Es de no creerse que a la llegada del ocaso ardan los crisantemos. El fuego crepita en los pétalos crispados como holanes arrugados. La corola se repliega para abrazar el centro. Los oleajes de aire candente enroscan los tallos, los sacuden para empujar su desplome hacia la sequedad de la tierra, un refugio subterráneo de raíces susurrantes, sus voces-filamento diluidas en ecos remotos por la arcilla del erial. En un vaivén, los tallos se arrullan silenciosos en espera del rocío.
Las rocas extendidas como lagartos, quietas, impávidas, brillan enrojecidas atesorando rayos. Se esfuminan en ocres rojizos, grises-azules minerales, ruginosos. No llegan los insectos a reposar en su lisura. La planicie inamovible de su letargo dispersa en cuarzos de fuego la incandescencia.
Las abejas volanderas se arrebujan en el balanceo de la floresta de estambres. Al atardecer, para recobrar frescura y aliento vuelan en concierto hacia los canutillos de un panal improvisado.
Raspa el sol. Se escuchan chirridos de cigarras enjutas, enojadas, enrojecidas. Hay pocas libélulas. Solamente mariposas amarillo limón, sedientas de polen, espolvorean levísimos pasos sobre malvas silvestres.

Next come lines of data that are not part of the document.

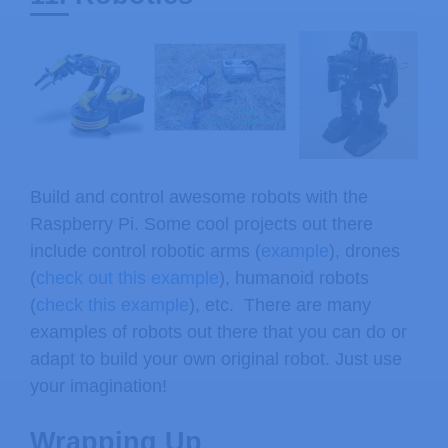
Build and control awesome robots with the
Raspberry Pi. Some cool projects out there
include control robotic arms (
example
), drones
(
check out this example
), humanoid robots
(
check this example
), etc. There are many
examples of robots out there that you can do or
adapt to build your own original robot. Just use
your imagination!
Wrapping Up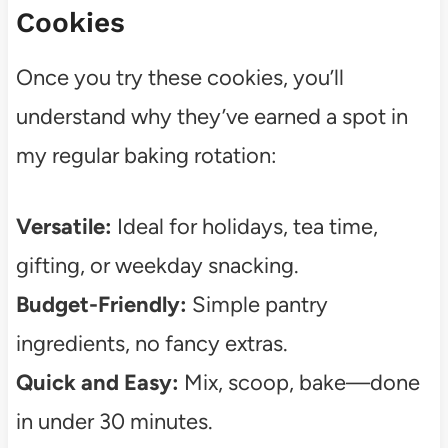
Cookies
Once you try these cookies, you’ll
understand why they’ve earned a spot in
my regular baking rotation:
Versatile:
Ideal for holidays, tea time,
gifting, or weekday snacking.
Budget-Friendly:
Simple pantry
ingredients, no fancy extras.
Quick and Easy:
Mix, scoop, bake—done
in under 30 minutes.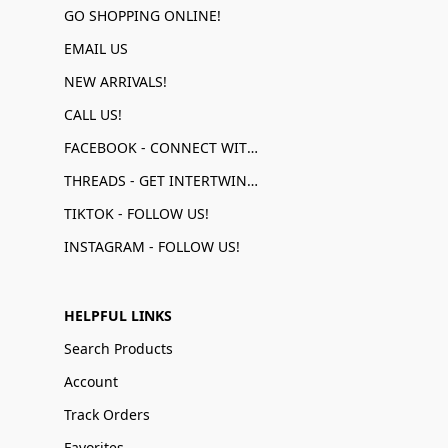
GO SHOPPING ONLINE!
EMAIL US
NEW ARRIVALS!
CALL US!
FACEBOOK - CONNECT WITH US!
THREADS - GET INTERTWINED!
TIKTOK - FOLLOW US!
INSTAGRAM - FOLLOW US!
HELPFUL LINKS
Search Products
Account
Track Orders
Favorites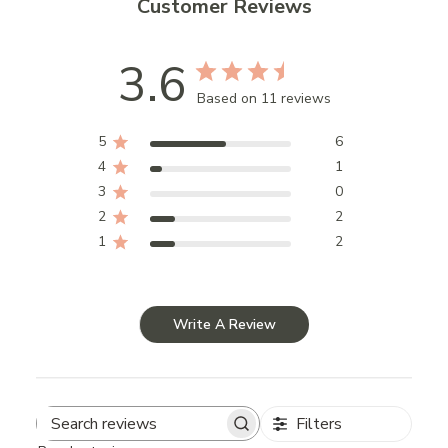
Customer Reviews
3.6
Based on 11 reviews
5
6
4
1
3
0
2
2
1
2
Write A Review
Filters
Search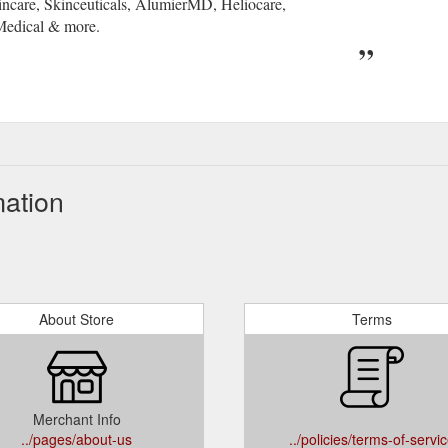
incare, Skinceuticals, AlumierMD, Heliocare,
Medical & more.
mation
About Store
Terms
Merchant Info
../pages/about-us
../policies/terms-of-servi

El mismo colibrí visita la madreselva y las rosas escarlata con alas de terciopelo verde, su milagroso vuelo sostenido en una gota de néctar.
Sobre las lascas viridianas se enrosca el herbaje. Los amarillastros de las malezas acechan con su espesor mohoso las diminutas hojas recién salidas de las verdolagas, un milagro de suculencia en el cántaro de su brillo.

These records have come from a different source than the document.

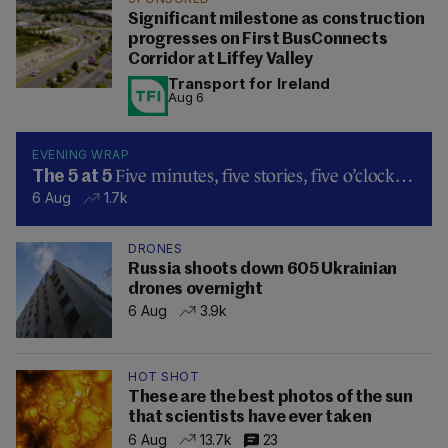
Significant milestone as construction
progresses on First BusConnects
Corridor at Liffey Valley
Transport for Ireland
Aug 6
EVENING WRAP
Five minutes, five stories, five o’clock…
The 5 at 5
6 Aug
1.7k
DRONES
Russia shoots down 605 Ukrainian
drones overnight
6 Aug
3.9k
HOT SHOT
These are the best photos of the sun
that scientists have ever taken
6 Aug
13.7k
23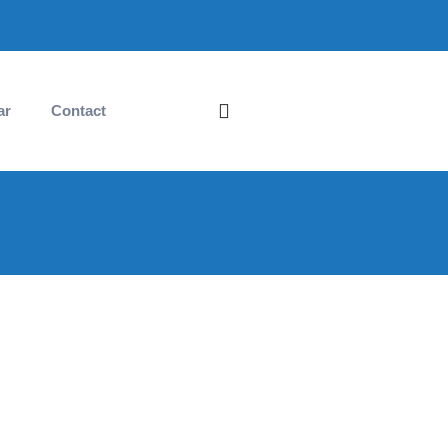
ar
Contact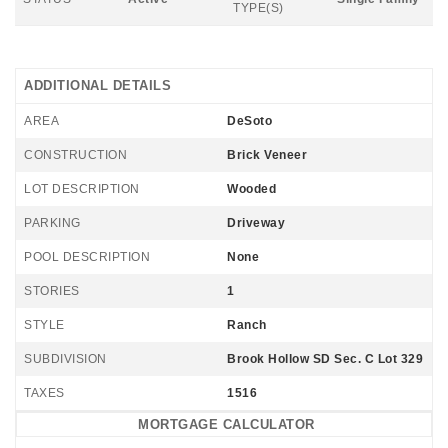
TYPE(S)
ADDITIONAL DETAILS
AREA
DeSoto
CONSTRUCTION
Brick Veneer
LOT DESCRIPTION
Wooded
PARKING
Driveway
POOL DESCRIPTION
None
STORIES
1
STYLE
Ranch
SUBDIVISION
Brook Hollow SD Sec. C Lot 329
TAXES
1516
MORTGAGE CALCULATOR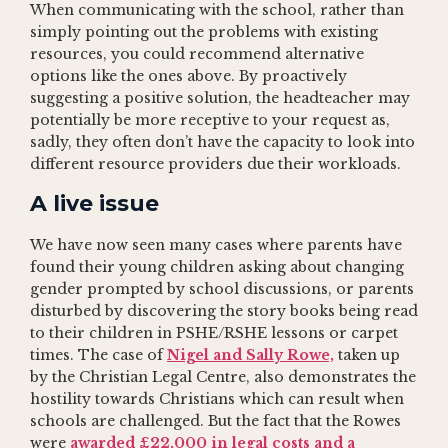
When communicating with the school, rather than
simply pointing out the problems with existing
resources, you could recommend alternative
options like the ones above. By proactively
suggesting a positive solution, the headteacher may
potentially be more receptive to your request as,
sadly, they often don’t have the capacity to look into
different resource providers due their workloads.
A live issue
We have now seen many cases where parents have
found their young children asking about changing
gender prompted by school discussions, or parents
disturbed by discovering the story books being read
to their children in PSHE/RSHE lessons or carpet
times. The case of
Nigel and Sally Rowe,
taken up
by the Christian Legal Centre, also demonstrates the
hostility towards Christians which can result when
schools are challenged. But the fact that the Rowes
were
awarded £22,000 in legal costs and a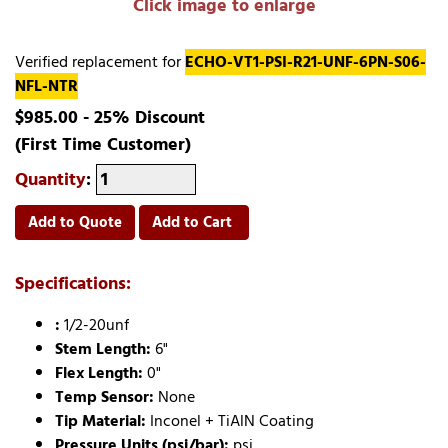
Click image to enlarge
Verified replacement for
ECHO-VT1-PSI-R21-UNF-6PN-S06-
NFL-NTR
$985.00 - 25% Discount
(First Time Customer)
Quantity
:
Add to Quote
Add to Cart
Specifications:
:
1/2-20unf
Stem Length:
6"
Flex Length:
0"
Temp Sensor:
None
Tip Material:
Inconel + TiAlN Coating
Pressure Units (psi/bar):
psi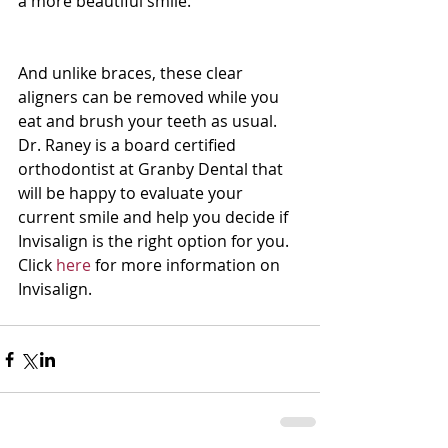
a more beautiful smile.
And unlike braces, these clear 
aligners can be removed while you 
eat and brush your teeth as usual.  
Dr. Raney is a board certified 
orthodontist at Granby Dental that 
will be happy to evaluate your 
current smile and help you decide if 
Invisalign is the right option for you.  
Click 
here
 for more information on 
Invisalign.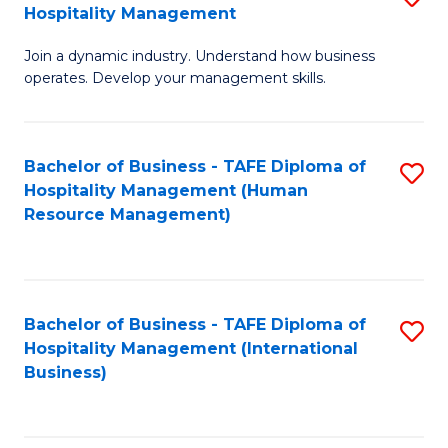
Hospitality Management
B
Join a dynamic industry. Understand how business
of
operates. Develop your management skills.
B
-
Bachelor of Business - TAFE Diploma of
S
T
Hospitality Management (Human
to
D
Resource Management)
C
of
Fa
Ho
M
Bachelor of Business - TAFE Diploma of
S
Hospitality Management (International
to
to
Business)
C
C
Fa
Fa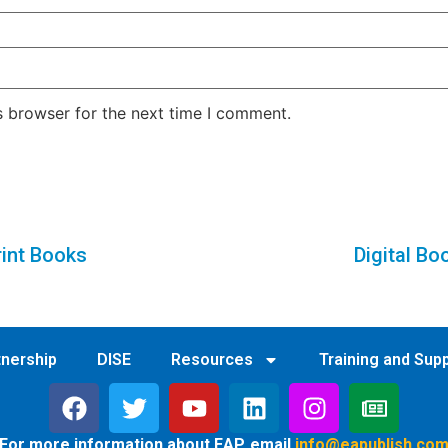
s browser for the next time I comment.
rint Books
Digital Bo
tnership
DISE
Resources
Training and Sup
For more information about EAP, email
info@eapublish.co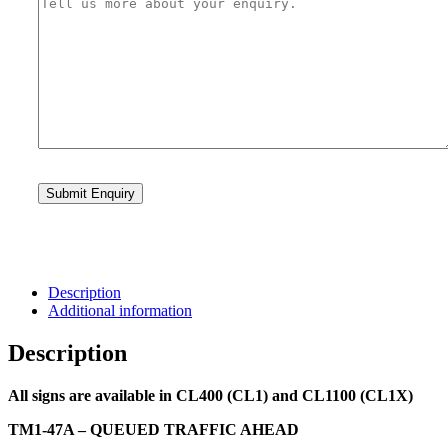
Description
Additional information
Description
All signs are available in CL400 (CL1) and CL1100 (CL1X)
TM1-47A – QUEUED TRAFFIC AHEAD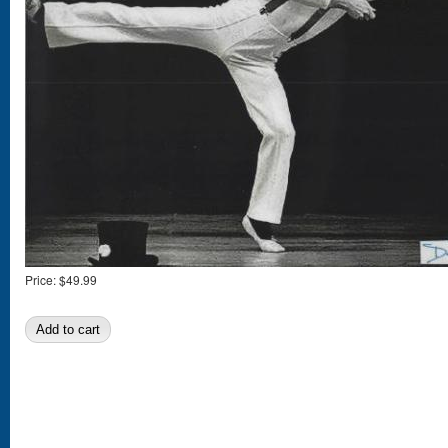
Price:
$49.99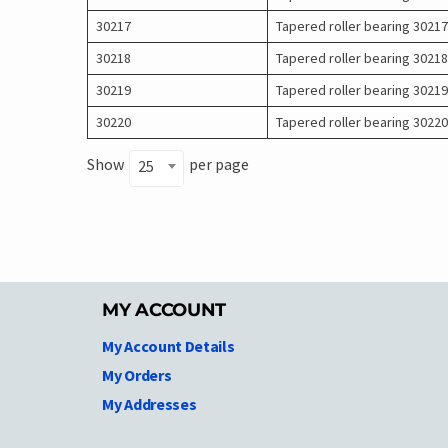
30217
Tapered roller bearing 30217
30218
Tapered roller bearing 30218
30219
Tapered roller bearing 30219
30220
Tapered roller bearing 30220
Show
per page
25
MY ACCOUNT
My Account Details
My Orders
My Addresses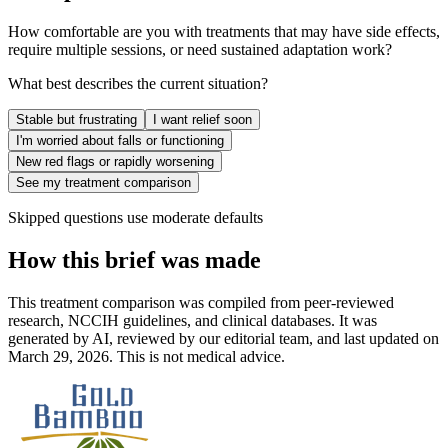
How comfortable are you with treatments that may have side effects,
require multiple sessions, or need sustained adaptation work?
What best describes the current situation?
Stable but frustrating
I want relief soon
I'm worried about falls or functioning
New red flags or rapidly worsening
See my treatment comparison
Skipped questions use moderate defaults
How this brief was made
This treatment comparison was compiled from peer-reviewed
research, NCCIH guidelines, and clinical databases. It was
generated by AI, reviewed by our editorial team, and last updated on
March 29, 2026. This is not medical advice.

La madera se astilla quejumbrosa y solitaria. Por la cerca trepa con tesón y malicia una enredadera hasta alcanzar el brazo de una rama. Se derraman las flores amoratadas de la glicina. Los racimos fecundos se nutren del ahogo.

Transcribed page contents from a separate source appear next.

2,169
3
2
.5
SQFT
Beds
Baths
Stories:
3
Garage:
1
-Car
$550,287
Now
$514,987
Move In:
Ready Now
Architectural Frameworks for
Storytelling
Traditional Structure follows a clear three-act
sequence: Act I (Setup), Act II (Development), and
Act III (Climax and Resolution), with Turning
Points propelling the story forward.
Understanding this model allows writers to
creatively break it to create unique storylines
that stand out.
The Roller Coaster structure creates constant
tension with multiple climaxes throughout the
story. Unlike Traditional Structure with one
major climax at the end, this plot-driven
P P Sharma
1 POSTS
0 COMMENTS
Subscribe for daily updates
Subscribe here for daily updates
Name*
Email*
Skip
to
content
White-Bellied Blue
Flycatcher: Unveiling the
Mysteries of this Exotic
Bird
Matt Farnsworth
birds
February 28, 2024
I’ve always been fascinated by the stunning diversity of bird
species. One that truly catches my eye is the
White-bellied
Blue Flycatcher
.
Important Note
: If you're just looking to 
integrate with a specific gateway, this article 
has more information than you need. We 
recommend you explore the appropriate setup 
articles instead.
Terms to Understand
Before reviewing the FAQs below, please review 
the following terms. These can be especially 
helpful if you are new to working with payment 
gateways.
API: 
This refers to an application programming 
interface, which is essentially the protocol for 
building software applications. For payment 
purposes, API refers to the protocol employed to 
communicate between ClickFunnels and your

La trompeta naranja se escabulle por un muro de ladrillos hasta la punta de un techo para iniciar su desparramo desbocado, con lentitud milimétrica, simulacro de eternidad, tupido en la trama flexible de hojas y tallos, hacia otro confín. Celebra su tremor verde en un esparcimiento trepador, sin presentimiento de linde. Son campanadas rebosantes de sol, con sonrisa azafranada, en un avanzar obstinado, vertido en el vigor de su abanicado follaje. Brillan triunfadoras, su filoso ápice desenvainado.
Estiramiento en suspenso, apuntando a los azules índigo. Se enlazan los verdes plateados del eucalipto y del olivo. Las hojas translúcidas de la cima del laurel flamean una laureola. Se abren paso apretados los capullos.
Desde ese otro lado, los zumbidos perseveran. Fosforescencia en la geometría de las alas. En una sola gota la abeja humecta su dorado abrigo. Por la noche, sobre la espesura silvestre abrasada en sus bordes, ulula desde las alturas un búho solitario.
Transitar por las hojas. Desprenderse bocarriba. El sobresalto de la brisa. Mordisquear cada brote. Los brazos trenzados en un vuelco. El abdomen trepidante por el tacto. Respirar. La apertura del color.